Task details. The data below holds a line containing "可以直接在課程詳情的頁面中，找到有興趣的課程訊" and a line containing "online prüfen - unverbindlich"; please quote exactly those two lines and every line between them, and nothing else.

(Saved entries)
--*--

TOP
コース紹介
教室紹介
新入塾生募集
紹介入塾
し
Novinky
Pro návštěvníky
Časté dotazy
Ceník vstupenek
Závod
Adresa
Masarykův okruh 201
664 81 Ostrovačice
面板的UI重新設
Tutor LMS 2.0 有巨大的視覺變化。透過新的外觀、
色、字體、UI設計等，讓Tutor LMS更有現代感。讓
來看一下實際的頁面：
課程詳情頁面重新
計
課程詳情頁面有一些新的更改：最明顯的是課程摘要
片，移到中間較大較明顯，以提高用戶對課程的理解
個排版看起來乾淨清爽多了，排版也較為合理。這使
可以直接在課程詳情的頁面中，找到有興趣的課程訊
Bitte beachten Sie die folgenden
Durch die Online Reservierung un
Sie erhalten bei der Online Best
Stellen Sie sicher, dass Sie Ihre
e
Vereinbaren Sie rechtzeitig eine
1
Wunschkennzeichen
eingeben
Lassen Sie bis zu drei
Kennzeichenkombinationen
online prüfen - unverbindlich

--*--

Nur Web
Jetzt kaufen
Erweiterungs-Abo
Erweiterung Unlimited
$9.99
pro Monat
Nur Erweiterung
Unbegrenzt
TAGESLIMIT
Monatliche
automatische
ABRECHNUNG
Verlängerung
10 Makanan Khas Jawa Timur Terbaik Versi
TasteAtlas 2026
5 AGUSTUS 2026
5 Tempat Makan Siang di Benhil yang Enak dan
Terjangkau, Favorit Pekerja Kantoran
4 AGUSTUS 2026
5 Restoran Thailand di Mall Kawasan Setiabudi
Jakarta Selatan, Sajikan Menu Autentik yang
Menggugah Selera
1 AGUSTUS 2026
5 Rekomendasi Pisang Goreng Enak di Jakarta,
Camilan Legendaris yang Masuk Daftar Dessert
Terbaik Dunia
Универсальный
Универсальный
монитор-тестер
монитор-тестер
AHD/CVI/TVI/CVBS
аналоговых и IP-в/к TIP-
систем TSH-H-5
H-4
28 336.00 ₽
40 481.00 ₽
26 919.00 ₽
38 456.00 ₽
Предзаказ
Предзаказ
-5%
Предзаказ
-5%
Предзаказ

--*--

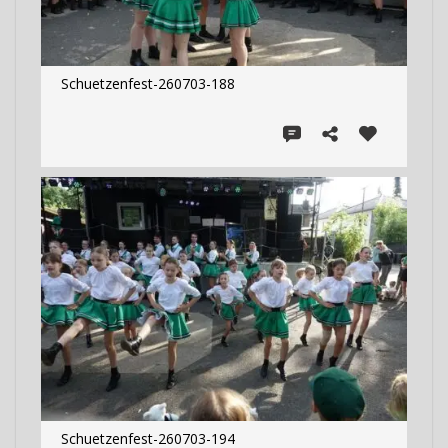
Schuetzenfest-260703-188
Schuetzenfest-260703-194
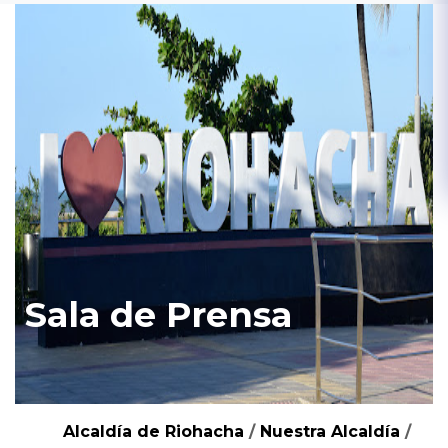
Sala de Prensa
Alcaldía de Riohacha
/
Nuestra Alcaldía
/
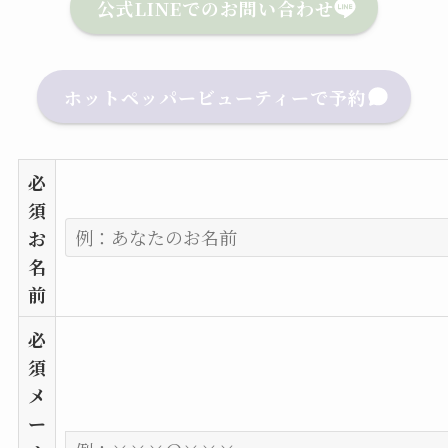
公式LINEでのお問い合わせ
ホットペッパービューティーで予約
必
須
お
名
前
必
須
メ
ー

--*--

Finished task.
可以直接在課程詳情的頁面中，找到有興趣的課程訊
Bitte beachten Sie die folgenden
Durch die Online Reservierung un
Sie erhalten bei der Online Best
Stellen Sie sicher, dass Sie Ihre
e
Vereinbaren Sie rechtzeitig eine
1
Wunschkennzeichen
eingeben
Lassen Sie bis zu drei
Kennzeichenkombinationen
online prüfen - unverbindlich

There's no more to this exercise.